Confidence Scoring
Confidence Scoring quantifies how certain the AI is about its results. Instead of always sounding confident, the system calculates confidence scores based on data quality, completeness, and tool success rates.
What Problem Does This Solve?
The Problem: Traditional AI always sounds certain, even with limited data:
- "The trend is upward" (based on 3 data points out of 100 expected)
- "User prefers X" (never actually asked the user)
The Solution: Express uncertainty appropriately:
- "Based on limited data (3%), I'm 30% confident the trend is upward"
- Automatic disclaimers when confidence < 70%
Core Concept
Confidence is a number between 0 and 1 (0% to 100%):
- 0.9-1.0 (90-100%): Very high confidence - strong data, clear answer
- 0.7-0.9 (70-90%): High confidence - good data, reasonable answer
- 0.5-0.7 (50-70%): Medium confidence - some uncertainty, add disclaimer
- 0.3-0.5 (30-50%): Low confidence - significant uncertainty
- 0-0.3 (0-30%): Very low confidence - very uncertain
Threshold: Disclaimers are automatically added when confidence < 0.7 (70%)
Basic Usage
import { ConfidenceScorer } from 'clear-ai-v2/shared';
const scorer = new ConfidenceScorer();
// Score based on data quantity
const confidence = scorer.scoreFromDataCount(
75, // Actual count
100 // Expected count
);
// Returns: 0.85 (85% - good amount)
// Determine confidence level
const level = scorer.getConfidenceLevel(confidence);
// Returns: 'high'
// Check if should express uncertainty
if (scorer.shouldExpressUncertainty(confidence)) {
// Add disclaimer to response
}
Scoring Methods
1. Score from Data Count
Rate confidence based on how much data you have vs. expected:
// Perfect: Got all expected data
scorer.scoreFromDataCount(100, 100); // → 0.95 (95%)

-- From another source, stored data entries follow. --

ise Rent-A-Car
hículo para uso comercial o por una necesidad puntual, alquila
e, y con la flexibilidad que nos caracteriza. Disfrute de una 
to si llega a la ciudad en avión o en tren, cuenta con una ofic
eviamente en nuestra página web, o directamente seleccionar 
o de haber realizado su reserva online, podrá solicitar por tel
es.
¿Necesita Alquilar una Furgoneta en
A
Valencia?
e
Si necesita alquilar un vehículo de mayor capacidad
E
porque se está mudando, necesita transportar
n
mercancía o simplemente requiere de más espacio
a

// Good: Got 75% of expected
scorer.scoreFromDataCount(75, 100); // → 0.85 (85%)
// Moderate: Got 50% of expected
scorer.scoreFromDataCount(50, 100); // → 0.70 (70%)
// Low: Got only 10% of expected
scorer.scoreFromDataCount(10, 100); // → 0.30 (30%)

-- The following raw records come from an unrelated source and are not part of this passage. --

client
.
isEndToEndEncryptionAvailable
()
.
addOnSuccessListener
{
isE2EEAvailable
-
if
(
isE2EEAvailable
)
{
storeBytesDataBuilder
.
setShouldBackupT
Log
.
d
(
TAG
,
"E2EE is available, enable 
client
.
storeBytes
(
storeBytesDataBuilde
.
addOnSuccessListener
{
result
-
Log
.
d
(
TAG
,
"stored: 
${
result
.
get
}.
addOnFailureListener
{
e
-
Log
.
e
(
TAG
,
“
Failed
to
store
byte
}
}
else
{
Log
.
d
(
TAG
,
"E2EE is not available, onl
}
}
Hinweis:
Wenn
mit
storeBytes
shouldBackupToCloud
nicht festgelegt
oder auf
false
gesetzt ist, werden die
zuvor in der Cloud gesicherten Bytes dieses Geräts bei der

// No expectation: Some data is moderate confidence
scorer.scoreFromDataCount(50, 0); // → 0.70 (70%)
2. Score from Data Completeness
Rate confidence based on how complete your data is:
const data = {
id: '123',
name: 'FacilityA',
status: 'active',
capacity: 1000
// missing: location, contact, certifications
};
const requiredFields = [
'id', 'name', 'status', 'capacity',
'location', 'contact', 'certifications'
];
const score = scorer.scoreFromDataCompleteness(data, requiredFields);
// Returns: 0.57 (57% - 4 out of 7 fields present)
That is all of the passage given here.